07: since when

30 6 59
                                    

banyak clue penting jadi bacanya pelan-pelan yaa, hehe. selamat membaca <3

*** 

"Tolong, jangan banyak main-main," adalah kalimat yang sering kali diucapkan oleh Dimas—sang pelatih yang bertanggung jawab atas mereka berdua—juga teman sekelompoknya sih. Ingatan Sabian masih terpatri jelas masa-masa itu. melelahkan, berat, juga penuh keluhan—namun sisi lainnya, kenangan tersebut dijejaki senyum setiap kali Sabian mengingatnya.

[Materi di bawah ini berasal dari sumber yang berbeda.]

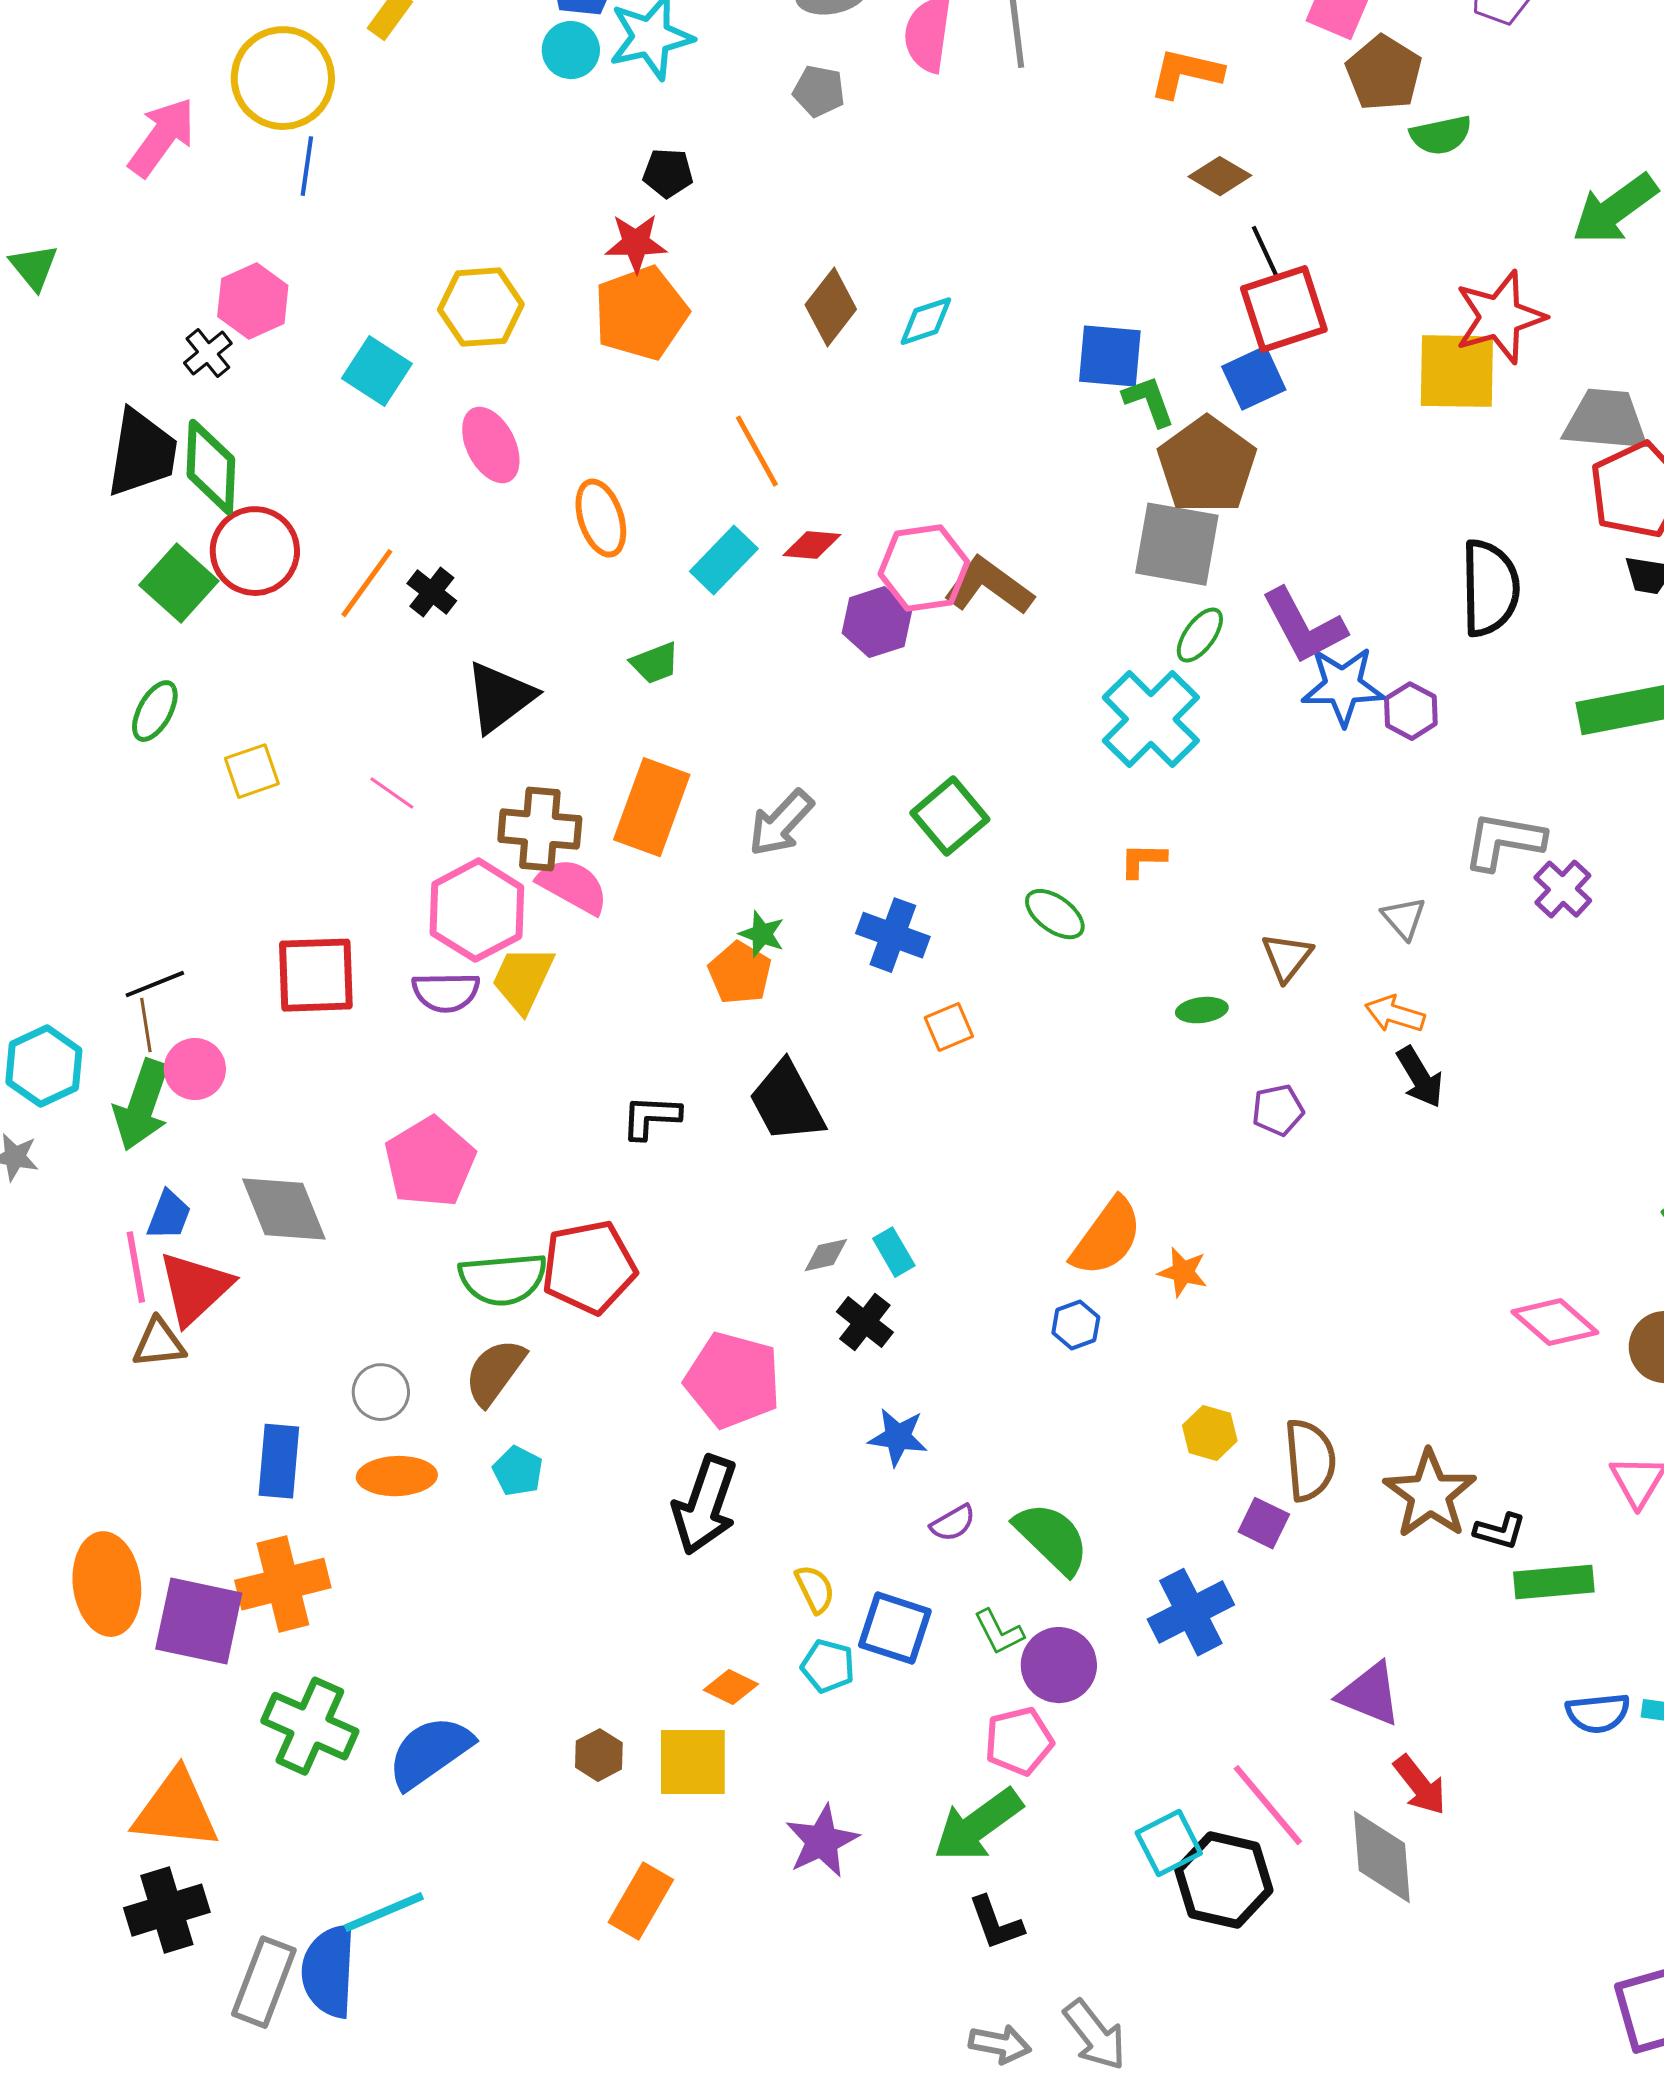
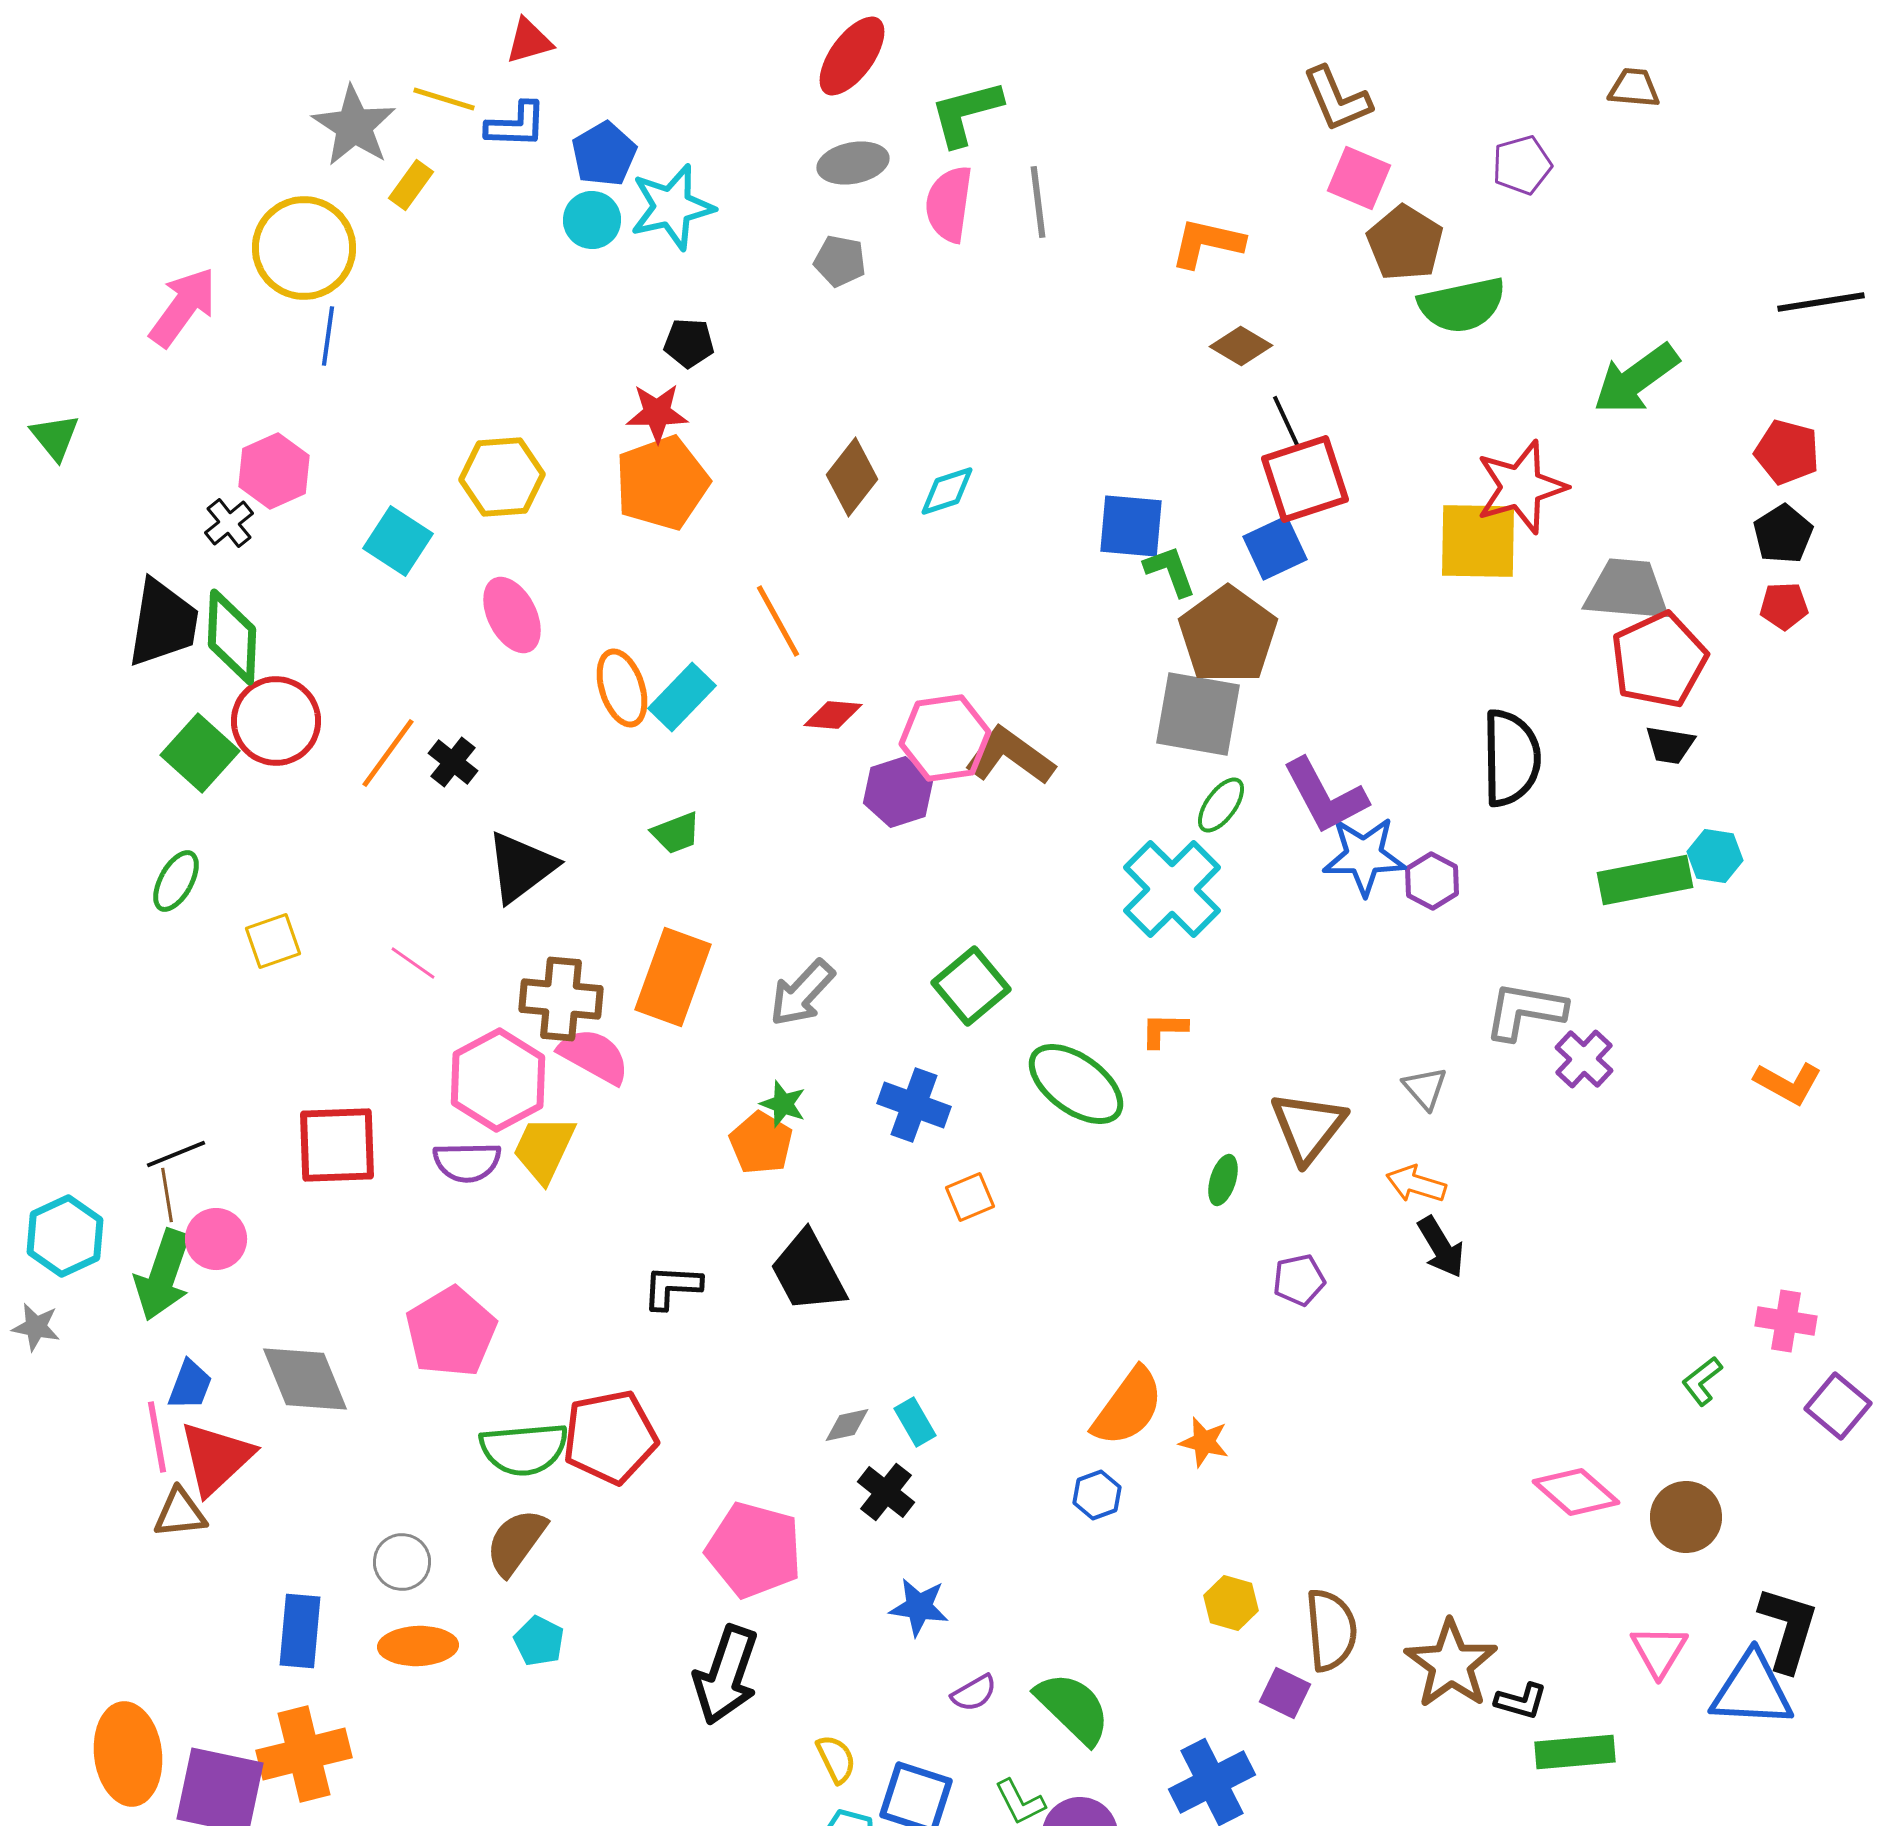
green semicircle: (1441, 135) -> (1462, 305), size x1.4
cyan rectangle: (724, 560) -> (682, 697), moved
green ellipse: (1055, 914) -> (1076, 1084), size x1.6
brown triangle: (1287, 957) -> (1308, 1127), size x1.5
green ellipse: (1202, 1010) -> (1223, 1180), turned -66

Langit yang berwarna jingga kala latihan baru saja usai, dengan napas berat keluar, Josh berujar serak. "Gue capek banget begini terus."

"Sama," Sabian membalas dengan sama lelahnya. Semua orang sudah kembali ke kamar masing-masing, tersisa mereka yang mengeringkan keringat di tepi lapangan. "Tapi kalo kita nggak nurut, hukumannya lebih nguras tenaga."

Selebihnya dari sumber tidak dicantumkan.